DEV Community: Phạm Thanh Hằng

VaultRoom: A DeFi Risk Agent Where Notion Is the Control Plane

Phạm Thanh Hằng — Wed, 25 Mar 2026 04:16:01 +0000

This is a submission for the Notion MCP Challenge

What I Built

DeFi operators managing lending positions across multiple blockchains face a familiar problem: alerts scattered across Discord bots, risk tracking in spreadsheets, and critical decisions made via Telegram messages. There's no single source of truth, no structured escalation workflow, and no clean way for a human to stay in the loop when an AI agent flags something dangerous.

VaultRoom is a multi-chain DeFi risk monitoring agent that turns Notion into a bidirectional control plane. The agent monitors on-chain positions across Cardano and Ethereum, detects anomalies using rule-based checks and Gemini 2.5 Pro analysis, and manages a living Notion workspace — where human operators set thresholds, approve escalations, and receive AI-written daily digests.

Every single Notion interaction flows through the remote Notion MCP server via OAuth. Zero @notionhq/client SDK usage. MCP is the protocol layer between the agent and Notion.

The key idea: Notion isn't a dashboard. It's the control plane. Data flows both ways.

What the agent does:

Polls Cardano (Blockfrost) and Ethereum (ethers.js) for wallet balances and transactions
Detects risk signals: health factor drops, whale movements, balance anomalies
Calls Gemini 2.5 Pro to analyze critical signals and generate plain-English risk assessments
Writes risk events, position updates, and alerts to Notion databases via MCP
Escalates critical alerts and waits for human approval in Notion before resolving
Leaves comments on Notion pages to acknowledge human decisions
Generates rich daily digest pages with tables, callouts, and toggles — all via Notion-flavored Markdown through MCP

What the human does (in Notion):

Configures which wallets to monitor and sets alert thresholds
Adds protocols to a watchlist
Reviews AI-generated risk analysis
Approves or rejects escalated alerts by changing a status field
Reads daily portfolio digests

Video Demo

Show us the code

phamthanhhang208 / vault-room

🏦 VaultRoom

Multi-chain DeFi risk agent with Notion as the control plane — powered by Notion MCP.

Built for the Notion MCP Challenge · March 2026

The Problem

DeFi operators managing positions across Cardano and Ethereum rely on scattered tools — Discord bots for alerts, spreadsheets for tracking, Telegram for coordination. There's no single source of truth, no structured escalation workflow, and no human-in-the-loop approval for critical actions.

The Solution

VaultRoom turns Notion into a DeFi risk control plane. An AI agent monitors on-chain positions, detects anomalies, and writes structured risk analysis directly into Notion databases — entirely through Notion MCP.

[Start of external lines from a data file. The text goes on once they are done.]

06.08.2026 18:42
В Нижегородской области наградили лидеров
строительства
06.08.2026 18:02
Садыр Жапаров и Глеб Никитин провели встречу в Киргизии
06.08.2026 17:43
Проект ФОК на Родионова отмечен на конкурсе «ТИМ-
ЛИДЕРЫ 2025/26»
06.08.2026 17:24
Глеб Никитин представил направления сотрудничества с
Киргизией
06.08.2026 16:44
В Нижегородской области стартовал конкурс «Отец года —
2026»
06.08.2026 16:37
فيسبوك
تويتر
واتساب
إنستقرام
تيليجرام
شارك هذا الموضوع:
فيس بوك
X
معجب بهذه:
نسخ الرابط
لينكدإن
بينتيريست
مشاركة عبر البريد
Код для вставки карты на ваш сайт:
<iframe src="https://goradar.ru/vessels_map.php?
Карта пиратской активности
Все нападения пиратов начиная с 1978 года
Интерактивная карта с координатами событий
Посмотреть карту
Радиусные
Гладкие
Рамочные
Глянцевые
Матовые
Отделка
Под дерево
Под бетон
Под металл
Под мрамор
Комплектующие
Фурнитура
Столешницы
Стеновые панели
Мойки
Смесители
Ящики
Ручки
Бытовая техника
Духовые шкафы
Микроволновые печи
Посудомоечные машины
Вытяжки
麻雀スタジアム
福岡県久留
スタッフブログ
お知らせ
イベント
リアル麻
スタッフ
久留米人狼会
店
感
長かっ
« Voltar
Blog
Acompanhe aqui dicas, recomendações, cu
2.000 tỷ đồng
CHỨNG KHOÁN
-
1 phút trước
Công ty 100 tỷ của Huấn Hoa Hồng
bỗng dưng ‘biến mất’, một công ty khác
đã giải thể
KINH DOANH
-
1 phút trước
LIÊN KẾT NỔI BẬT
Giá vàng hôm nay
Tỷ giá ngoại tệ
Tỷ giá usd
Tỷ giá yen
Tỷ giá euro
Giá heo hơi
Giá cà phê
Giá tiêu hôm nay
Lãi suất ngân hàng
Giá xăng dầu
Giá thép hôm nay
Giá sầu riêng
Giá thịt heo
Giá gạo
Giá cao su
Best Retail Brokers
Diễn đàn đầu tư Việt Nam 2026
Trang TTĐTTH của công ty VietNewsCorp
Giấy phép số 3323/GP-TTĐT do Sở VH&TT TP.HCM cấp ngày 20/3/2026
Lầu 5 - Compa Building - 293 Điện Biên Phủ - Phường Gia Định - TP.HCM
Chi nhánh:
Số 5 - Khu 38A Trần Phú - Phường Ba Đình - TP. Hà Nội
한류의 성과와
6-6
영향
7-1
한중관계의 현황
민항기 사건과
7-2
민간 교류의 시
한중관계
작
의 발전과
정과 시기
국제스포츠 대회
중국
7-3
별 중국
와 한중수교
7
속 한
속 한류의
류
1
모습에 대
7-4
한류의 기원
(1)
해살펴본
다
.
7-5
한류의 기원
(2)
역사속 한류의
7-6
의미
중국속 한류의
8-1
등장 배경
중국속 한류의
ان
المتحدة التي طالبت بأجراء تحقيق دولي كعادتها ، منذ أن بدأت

Human operators configure thresholds, approve escalations, and receive AI-written daily digests. All without leaving Notion.

Notion isn't a dashboard. It's the control plane. MCP is the protocol.

Architecture

graph TB
    subgraph USER["👤 Human Operator"]
        NOTION_UI["Notion Workspace<br/>(Browser / App)"]
    end
    subgraph NOTION_MCP["☁️ Notion MCP Server<br/><i>mcp.notion.com</i>"]
        MCP_API["MCP Protocol<br/>Streamable HTTP +

…

View on GitHub

How I Used Notion MCP

This is where I went deep. VaultRoom connects to Notion's remote hosted MCP server (https://mcp.notion.com/mcp) via OAuth 2.0 with PKCE and uses 7 MCP tools as its core integration:

MCP Tool	Direction	How VaultRoom Uses It
`notion-search`	Read	Finds databases by name, locates existing position pages for upsert logic
`notion-fetch`	Read	Reads Config DB to get thresholds, reads Watchlist, polls Risk Dashboard for human approvals
`notion-create-pages`	Write	Creates risk events, position entries, alert log items, and daily digest pages
`notion-update-page`	Write	Updates position data on re-scan, resolves escalated events after human approval
`notion-create-database`	Write	Scaffolds the entire 6-database Notion workspace using SQL DDL syntax
`notion-create-comment`	Write	Agent leaves acknowledgment comments on escalated items after human approves
`notion-get-comments`	Read	Reads discussion threads on escalated risk events

The Bidirectional Loop

Most MCP integrations I've seen are one-directional — an agent writes to Notion. VaultRoom goes both ways:

Human → Agent (Notion → MCP → VaultRoom):

The agent reads the Config and Watchlist databases every monitoring cycle. If a human changes a health factor threshold from 1.2 to 1.5 in the Notion UI, the agent picks it up on the next cycle and adjusts its detection sensitivity. No redeployment, no config files — the human edits Notion, the agent adapts.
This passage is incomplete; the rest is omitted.